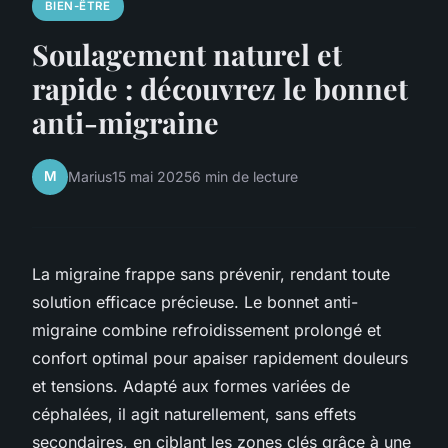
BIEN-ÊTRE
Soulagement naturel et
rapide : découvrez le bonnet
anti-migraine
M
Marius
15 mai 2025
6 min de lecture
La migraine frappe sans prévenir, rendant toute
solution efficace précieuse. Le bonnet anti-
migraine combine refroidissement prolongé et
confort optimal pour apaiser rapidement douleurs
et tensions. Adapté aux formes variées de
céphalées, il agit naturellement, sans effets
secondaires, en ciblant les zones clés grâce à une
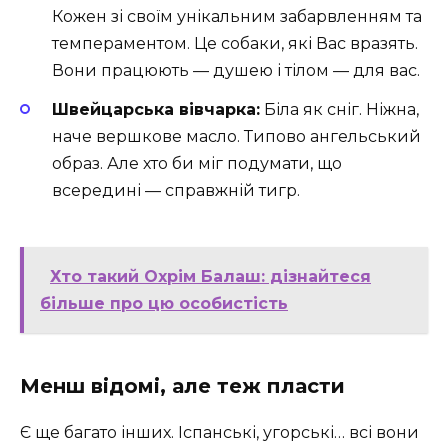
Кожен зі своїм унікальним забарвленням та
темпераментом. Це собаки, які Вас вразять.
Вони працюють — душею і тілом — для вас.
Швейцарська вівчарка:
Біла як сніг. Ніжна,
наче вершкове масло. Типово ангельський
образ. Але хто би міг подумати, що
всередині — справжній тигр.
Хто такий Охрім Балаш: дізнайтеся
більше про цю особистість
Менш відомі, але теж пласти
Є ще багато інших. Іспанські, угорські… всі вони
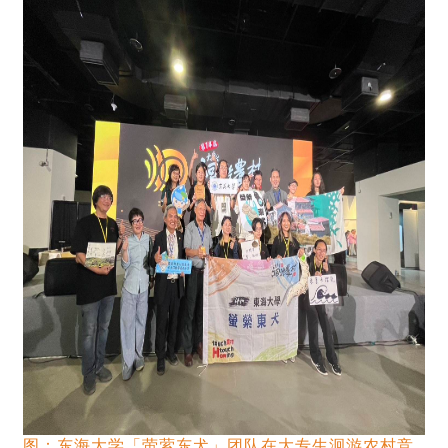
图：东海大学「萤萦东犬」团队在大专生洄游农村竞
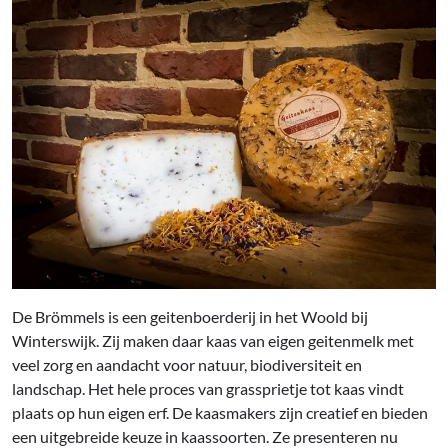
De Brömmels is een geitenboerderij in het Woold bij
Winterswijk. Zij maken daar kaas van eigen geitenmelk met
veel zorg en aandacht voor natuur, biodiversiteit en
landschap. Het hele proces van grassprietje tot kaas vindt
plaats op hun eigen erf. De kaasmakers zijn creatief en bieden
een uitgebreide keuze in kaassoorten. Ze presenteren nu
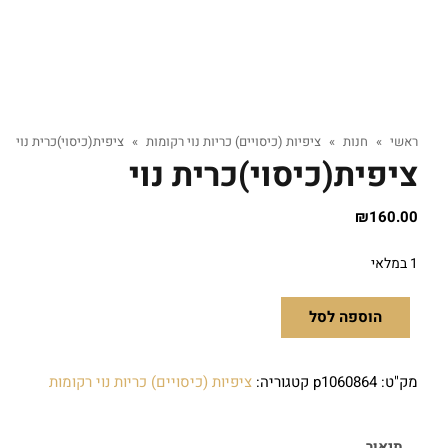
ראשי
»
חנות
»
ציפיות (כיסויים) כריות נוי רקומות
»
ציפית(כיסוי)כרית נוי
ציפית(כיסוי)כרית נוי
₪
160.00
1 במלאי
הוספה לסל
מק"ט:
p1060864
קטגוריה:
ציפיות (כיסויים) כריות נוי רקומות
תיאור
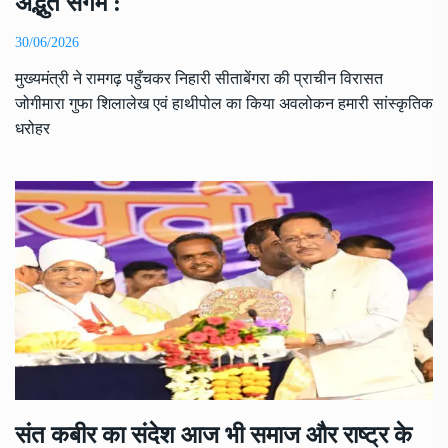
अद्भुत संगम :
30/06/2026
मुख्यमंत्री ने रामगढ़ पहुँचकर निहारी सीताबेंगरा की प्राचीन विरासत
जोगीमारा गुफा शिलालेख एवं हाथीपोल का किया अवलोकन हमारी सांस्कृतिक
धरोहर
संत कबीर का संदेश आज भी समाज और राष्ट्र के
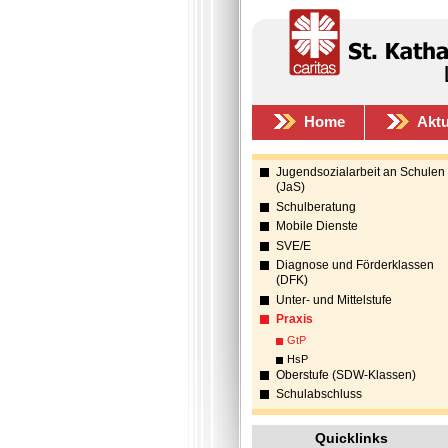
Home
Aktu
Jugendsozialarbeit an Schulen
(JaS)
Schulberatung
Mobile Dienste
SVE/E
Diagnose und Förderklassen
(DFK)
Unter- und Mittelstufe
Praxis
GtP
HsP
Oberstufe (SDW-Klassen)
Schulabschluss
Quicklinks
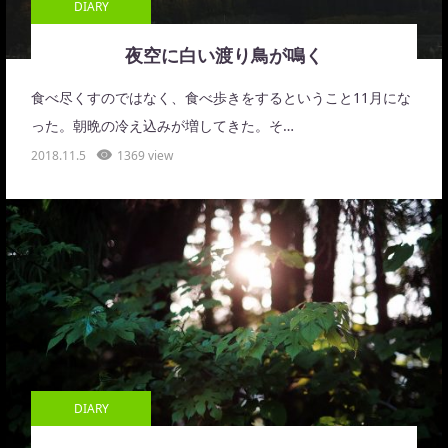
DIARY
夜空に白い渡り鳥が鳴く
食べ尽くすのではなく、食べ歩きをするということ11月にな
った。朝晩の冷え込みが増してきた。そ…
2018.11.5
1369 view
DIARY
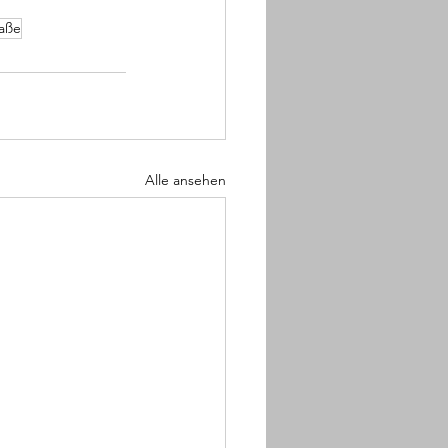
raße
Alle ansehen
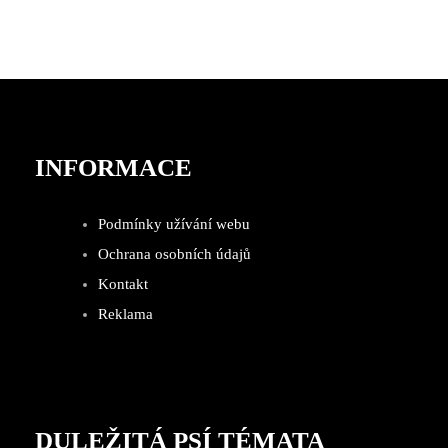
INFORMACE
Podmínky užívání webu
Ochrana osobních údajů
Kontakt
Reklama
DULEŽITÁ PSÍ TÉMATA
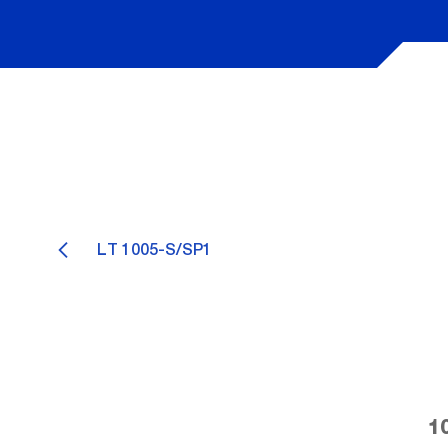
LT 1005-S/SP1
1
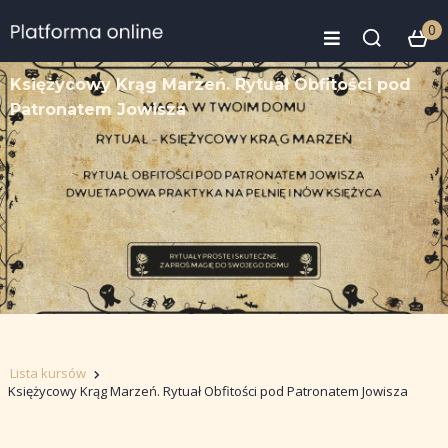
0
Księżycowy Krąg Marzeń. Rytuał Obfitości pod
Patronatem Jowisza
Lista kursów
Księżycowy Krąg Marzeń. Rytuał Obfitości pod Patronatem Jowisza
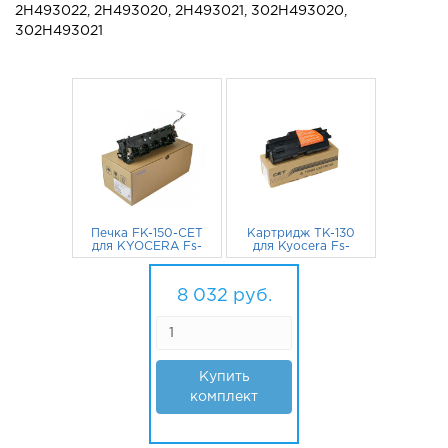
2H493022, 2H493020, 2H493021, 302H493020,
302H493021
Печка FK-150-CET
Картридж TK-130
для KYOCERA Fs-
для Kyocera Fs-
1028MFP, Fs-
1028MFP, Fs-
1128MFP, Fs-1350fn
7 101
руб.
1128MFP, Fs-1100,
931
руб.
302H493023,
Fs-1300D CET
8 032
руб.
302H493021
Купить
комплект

------------------------------------------------

__Description of the task__.
Give back exactly the lines from the first line of the data through the line with "céphalées, il agit naturellement, sans effets", pictures excluded.

__Expected answer__.
BIEN-ÊTRE
Soulagement naturel et
rapide : découvrez le bonnet
anti-migraine
M
Marius
15 mai 2025
6 min de lecture
La migraine frappe sans prévenir, rendant toute
solution efficace précieuse. Le bonnet anti-
migraine combine refroidissement prolongé et
confort optimal pour apaiser rapidement douleurs
et tensions. Adapté aux formes variées de
céphalées, il agit naturellement, sans effets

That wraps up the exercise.